Data provided |

· · ·

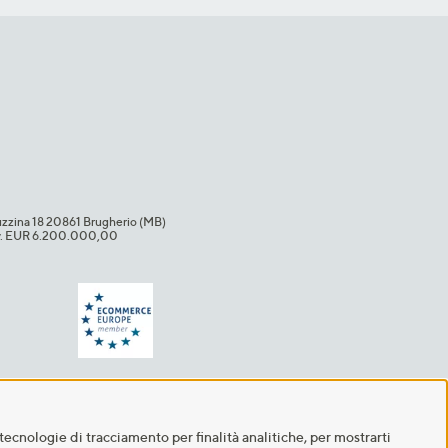
uzzina 18 20861 Brugherio (MB)​
i.v. EUR 6.200.000,00​
tecnologie di tracciamento per finalità analitiche, per mostrarti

· · ·

Your goal |
Every line above goes into the copy unchanged; the pictures do not.

Answer space |
uzzina 18 20861 Brugherio (MB)​
i.v. EUR 6.200.000,00​
tecnologie di tracciamento per finalità analitiche, per mostrarti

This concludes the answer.